Subcarpathian Ruthenia

A small group of Czechs who have been seeking justice for almost 70 years have now been promised they will be compensated for property lost before and after WWII. The Czechs lost out when the Hungarians and then the Soviet Union took over Subcarpathian Ruthenia – formerly the most eastern tip of Czechoslovakia. After many setbacks, Czech lawmakers have now given the final go-ahead for compensation.

Most of the spotlight regarding restitution and justice was focussed this week on the recovery of Jewish property looted during WWII as an international conference concluded in Prague. So a decision by Czech President Václav Klaus to sign into law a proposal offering compensation to Czechs who lost property in Sub-Carpathian Ruthenia - or Subcarpathian Rus - grabbed few headlines.

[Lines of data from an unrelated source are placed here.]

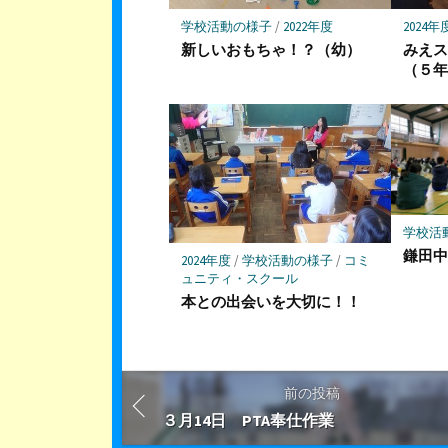
存
学校活動の様子
/
2022年度
2024年
新しいおもちゃ！？（幼）
みえ
（５
学校活
鎌田
2024年度
/
学校活動の様子
/
コミ
ュニティ・スクール
本との出会いを大切に！！
前の投稿
３月14日 PTA奉仕作業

The move however marks a turnaround by the President – who earlier said he saw no reason for today’s taxpayers paying out for almost 70 year old injustices – and a final victory for the handful of surviving Czech who were sent packing.

Josef Havel
After a staged occupation by Hungary in 1938 and 1939 - Subcarpathian Ruthenia was occupied by the Soviet Union at the end of WW11. It was then handed over to the Soviet occupiers by former President Edvard Beneš and is now part of Ukraine. Expectations that Czechs who lost property would be compensated quickly under international agreements never materialised with the subject closed under the Communist regime.

Josef Havel is now 76 and left Subcarpathian Ruthenia when the Hungarians marched in in 1938. He is the chairman of the main group which has fought over the last eight years for a change in the law that would allow compensation.

“It is eight years since we came up with this goal – from the time that we decided we must do something in order that this law would come into force and this situation would be resolved. So I feel it is a clear success”

He believes only a few hundred people – those who were dispossessed and their direct descendents – will be able to successfully file claims for compensation. Mr Havel again:

“It is 60 years since that time – many have died. The young are not at all aware they should be declaring themselves for this or do not know about it at all. When these people left Subcarpathian Ruthenia our parents were around 40. Sixty years on they would be around 100 now and many families did not talk about it much. I know how it was with us.”

He can put in a claim for the family house that was left behind with the 1938 value multiplied by 10. It is still not enough to build a modern house but represents some late and symbolic compensation at least.